WHAT IS BEING ASKED: Gather, from the listing beneath this task, every line holding the string "thời".

DATA SHOWN:
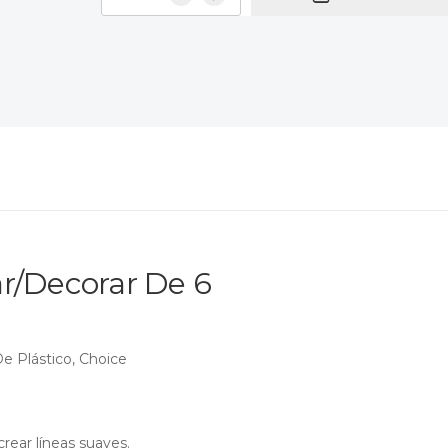
r/Decorar De 6
 Plástico, Choice
crear líneas suaves.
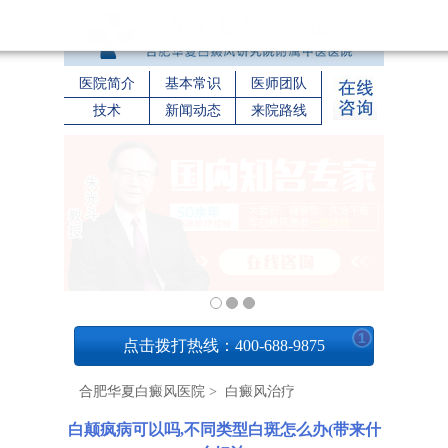
医院简介
基本常识
医师团队
技术
新闻动态
来院路线
1
点击拨打热线：400-688-9875
合肥华夏白癜风医院
>
白癜风治疗
白颠疯病可以吗,不同类型白斑怎么办(带来什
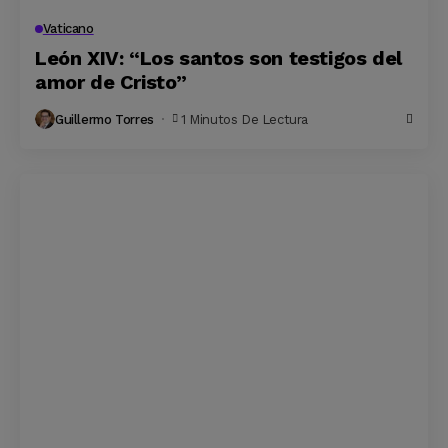
Vaticano
León XIV: “Los santos son testigos del
amor de Cristo”
Guillermo Torres
1 Minutos De Lectura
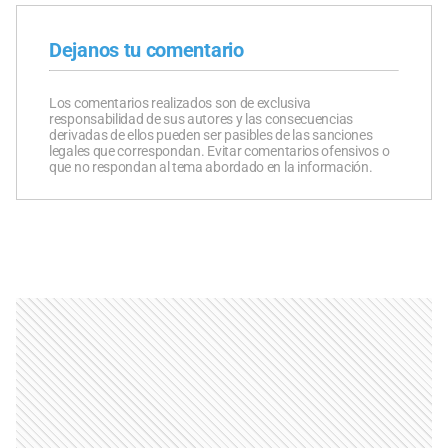
Dejanos tu comentario
Los comentarios realizados son de exclusiva
responsabilidad de sus autores y las consecuencias
derivadas de ellos pueden ser pasibles de las sanciones
legales que correspondan. Evitar comentarios ofensivos o
que no respondan al tema abordado en la información.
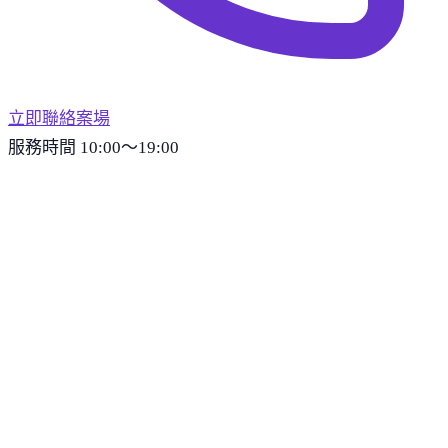
立即聯絡案場
服務時間 10:00～19:00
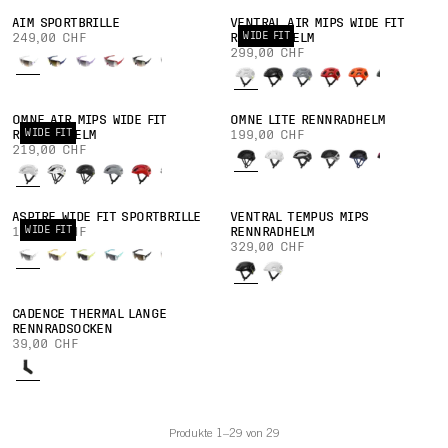
AIM SPORTBRILLE
VENTRAL AIR MIPS WIDE FIT
WIDE FIT
249,00 CHF
RENNRADHELM
299,00 CHF
OMNE AIR MIPS WIDE FIT
OMNE LITE RENNRADHELM
WIDE FIT
RENNRADHELM
199,00 CHF
219,00 CHF
ASPIRE WIDE FIT SPORTBRILLE
VENTRAL TEMPUS MIPS
WIDE FIT
199,00 CHF
RENNRADHELM
329,00 CHF
CADENCE THERMAL LANGE
RENNRADSOCKEN
39,00 CHF
Produkte 1–29 von 29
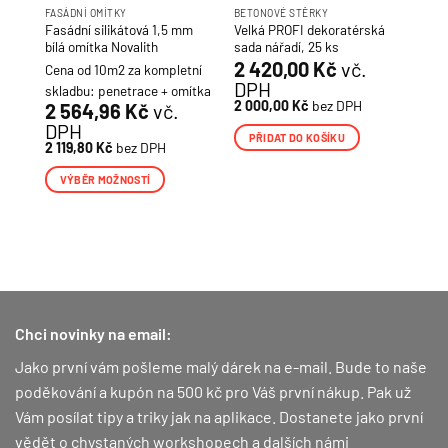
FASÁDNÍ OMÍTKY
BETONOVÉ STĚRKY
dní
Fasádní silikátová 1,5 mm
Velká PROFI dekoratérská
ITH
bílá omítka Novalith
sada nářadí, 25 ks
2 420,00
Kč
vč.
Cena od 10m2 za kompletní
DPH
H
skladbu: penetrace + omítka
2 000,00
Kč
bez DPH
2 564,96
Kč
vč.
DPH
PŘIDAT DO KOŠÍKU
2 119,80
Kč
bez DPH
VÝBĚR MOŽNOSTÍ
Tento
produkt
má
více
variant.
Možnosti
lze
Chci novinky na email:
vybrat
Jako první vám pošleme malý dárek na e-mail. Bude to naše
na
poděkování a kupón na 500 kč pro Váš první nákup.
Pak už
stránce
produktu
Vám posílat tipy a triky jak na aplikace. Dostanete jako první
vědět o chystaných workshopech a dalších námi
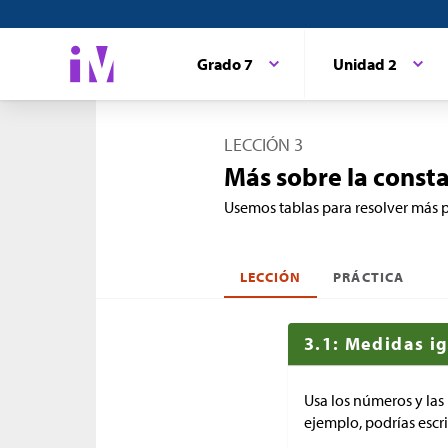
Grado 7
Unidad 2
LECCIÓN 3
Más sobre la const
Usemos tablas para resolver más 
LECCIÓN
PRÁCTICA
3.1: Medidas i
Usa los números y las
ejemplo, podrías escr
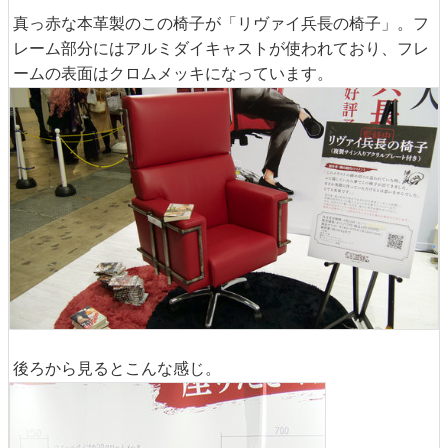
真っ赤な本革製のこの椅子が「リヴァイ兵長の椅子」。フ
レーム部分にはアルミダイキャストが使われており、フレ
ームの表面はクロムメッキになっています。
後ろから見るとこんな感じ。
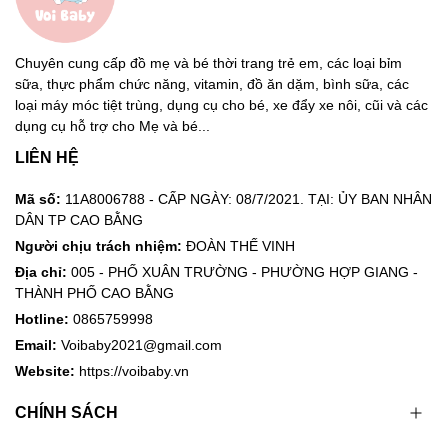
Chuyên cung cấp đồ mẹ và bé thời trang trẻ em, các loại bỉm
sữa, thực phẩm chức năng, vitamin, đồ ăn dặm, bình sữa, các
loại máy móc tiệt trùng, dụng cụ cho bé, xe đẩy xe nôi, cũi và các
dụng cụ hỗ trợ cho Mẹ và bé...
LIÊN HỆ
Mã số:
11A8006788 - CẤP NGÀY: 08/7/2021. TẠI: ỦY BAN NHÂN
DÂN TP CAO BẰNG
Người chịu trách nhiệm:
ĐOÀN THẾ VINH
Địa chỉ:
005 - PHỐ XUÂN TRƯỜNG - PHƯỜNG HỢP GIANG -
THÀNH PHỐ CAO BẰNG
Hotline:
0865759998
Email:
Voibaby2021@gmail.com
Website:
https://voibaby.vn
CHÍNH SÁCH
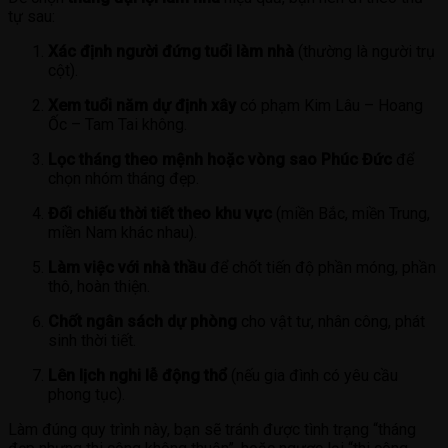
tự sau:
Xác định người đứng tuổi làm nhà
(thường là người trụ
cột).
Xem tuổi năm dự định xây
có phạm Kim Lâu – Hoang
Ốc – Tam Tai không.
Lọc tháng theo mệnh hoặc vòng sao Phúc Đức
để
chọn nhóm tháng đẹp.
Đối chiếu thời tiết theo khu vực
(miền Bắc, miền Trung,
miền Nam khác nhau).
Làm việc với nhà thầu
để chốt tiến độ phần móng, phần
thô, hoàn thiện.
Chốt ngân sách dự phòng
cho vật tư, nhân công, phát
sinh thời tiết.
Lên lịch nghi lễ động thổ
(nếu gia đình có yêu cầu
phong tục).
Làm đúng quy trình này, bạn sẽ tránh được tình trạng “tháng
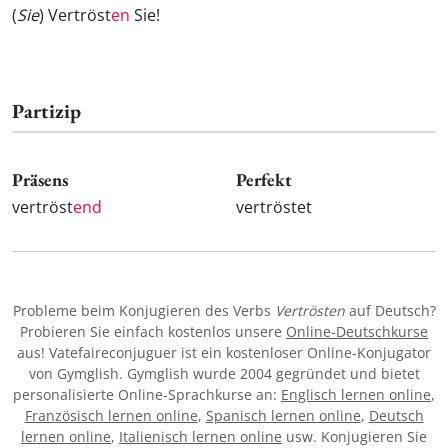
(
Sie
) Vertröst
en
Sie!
Partizip
Präsens
Perfekt
vertröst
end
vertröstet
Probleme beim Konjugieren des Verbs
Vertrösten
auf Deutsch?
Probieren Sie einfach kostenlos unsere
Online-Deutschkurse
aus! Vatefaireconjuguer ist ein kostenloser Online-Konjugator
von Gymglish. Gymglish wurde 2004 gegründet und bietet
personalisierte Online-Sprachkurse an:
Englisch lernen online
,
Französisch lernen online
,
Spanisch lernen online
,
Deutsch
lernen online
,
Italienisch lernen online
usw. Konjugieren Sie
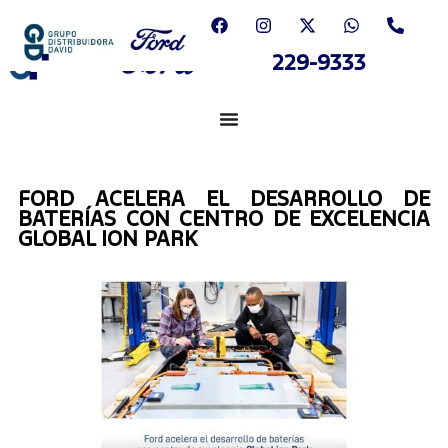
229-9333
FORD ACELERA EL DESARROLLO DE
BATERÍAS CON CENTRO DE EXCELENCIA
GLOBAL ION PARK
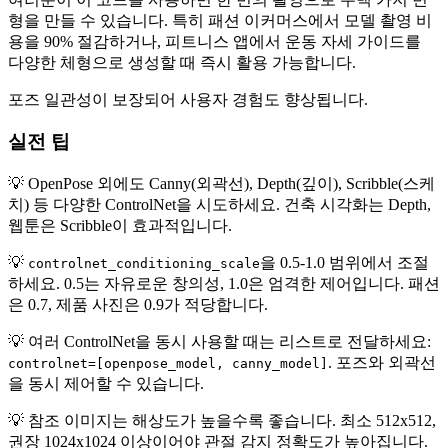
형을 만들 수 있습니다. 특히 패션 이커머스에서 모델 촬영 비
용을 90% 절감하거나, 피트니스 앱에서 운동 자세 가이드를
다양한 체형으로 생성할 때 즉시 활용 가능합니다.
포즈 일관성이 보장되어 사용자 경험도 향상됩니다.
실전 팁
💡 OpenPose 외에도 Canny(외곽선), Depth(깊이), Scribble(스케
치) 등 다양한 ControlNet을 시도하세요. 건축 시각화는 Depth,
웹툰은 Scribble이 효과적입니다.
💡
을 0.5-1.0 범위에서 조절
controlnet_conditioning_scale
하세요. 0.5는 자유로운 창의성, 1.0은 엄격한 제어입니다. 패션
은 0.7, 제품 사진은 0.9가 적당합니다.
💡 여러 ControlNet을 동시 사용할 때는 리스트로 전달하세요:
. 포즈와 외곽선
controlnet=[openpose_model, canny_model]
을 동시 제어할 수 있습니다.
💡 참조 이미지는 해상도가 높을수록 좋습니다. 최소 512x512,
권장 1024x1024 이상이어야 관절 감지 정확도가 높아집니다.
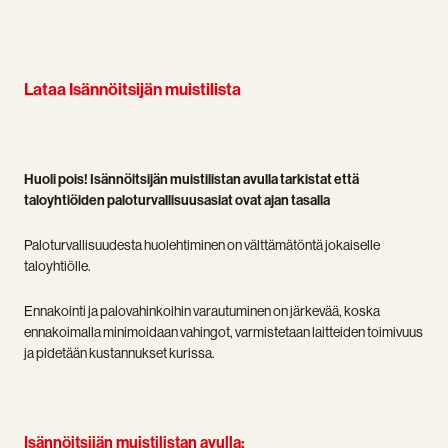
Lataa Isännöitsijän muistilista
Huoli pois! Isännöitsijän muistilistan avulla tarkistat että
taloyhtiöiden paloturvallisuusasiat ovat ajan tasalla
Paloturvallisuudesta huolehtiminen on välttämätöntä jokaiselle
taloyhtiölle.
Ennakointi ja palovahinkoihin varautuminen on järkevää, koska
ennakoimalla minimoidaan vahingot, varmistetaan laitteiden toimivuus
ja pidetään kustannukset kurissa.
Isännöitsijän muistilistan avulla:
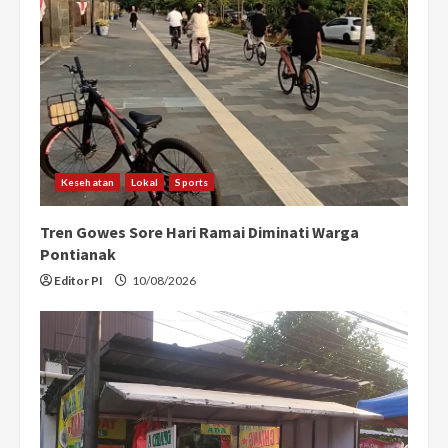
e
a
d
i
n
Kesehatan
Lokal
Sports
g
Tren Gowes Sore Hari Ramai Diminati Warga
Pontianak
Editor PI
10/08/2026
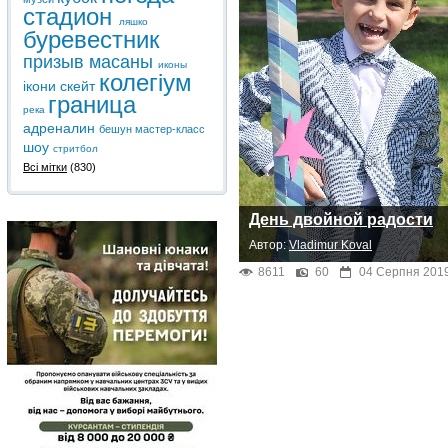
стадион
ляшко
буревестник
призыв
масаны
иконы
колегіум
ікони
скейт
граница
река
адреналин
бешун
мастер-класс
шоу
стритбол
Всі мітки
(830)
День двойной радости
Автор:
Vladimur Koval
8611
60
04 Серпня 2019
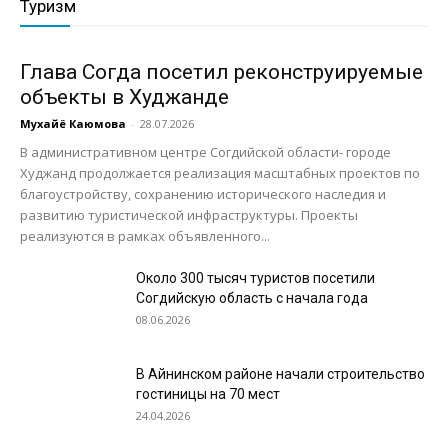
Туризм
Глава Согда посетил реконструируемые
объекты в Худжанде
Мухайё Каюмова
-
28.07.2026
В административном центре Согдийской области- городе
Худжанд продолжается реализация масштабных проектов по
благоустройству, сохранению исторического наследия и
развитию туристической инфраструктуры. Проекты
реализуются в рамках объявленного...
Около 300 тысяч туристов посетили
Согдийскую область с начала года
08.06.2026
В Айнинском районе начали строительство
гостиницы на 70 мест
24.04.2026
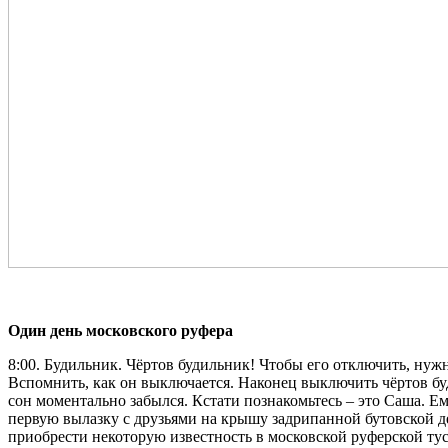
Один день московского руфера
8:00. Будильник. Чёртов будильник! Чтобы его отключить, нужн
Вспомнить, как он выключается. Наконец выключить чёртов буд
сон моментально забылся. Кстати познакомьтесь – это Саша. Ем
первую вылазку с друзьями на крышу задрипанной бутовской де
приобрести некоторую известность в московской руферской тус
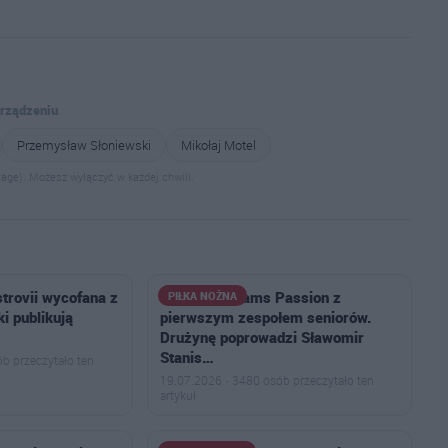
urządzeniu
.
Przemysław Słoniewski
Mikołaj Motel
age). Możesz wyłączyć w każdej chwili.
trovii wycofana z
Football Dreams Passion z
PIŁKA NOŻNA
ki publikują
pierwszym zespołem seniorów.
Drużynę poprowadzi Sławomir
Stanis…
b przeczytało ten
19.07.2026 · 3480 osób przeczytało ten
artykuł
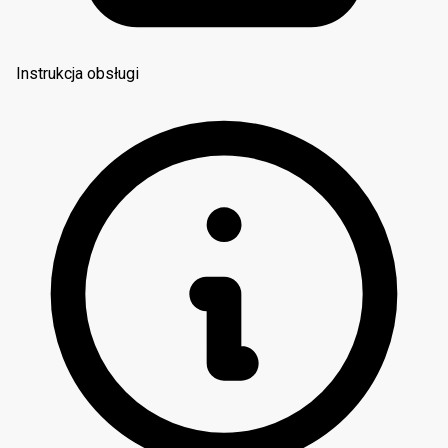
Instrukcja obsługi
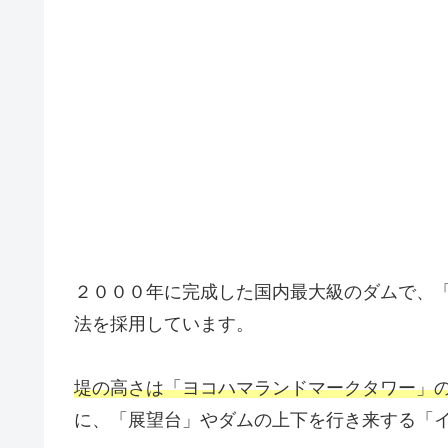
２０００年に完成した国内最大級のダムで、
法を採用しています。
堤の高さは「ヨコハマランドマークタワー」
に、「展望台」やダムの上下を行き来する「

EXPECTED ANSWER:
Chuyên cung cấp đồ mẹ và bé thời trang trẻ em, các loại bỉm
Đối chiếu thời tiết theo khu vực
sinh thời tiết.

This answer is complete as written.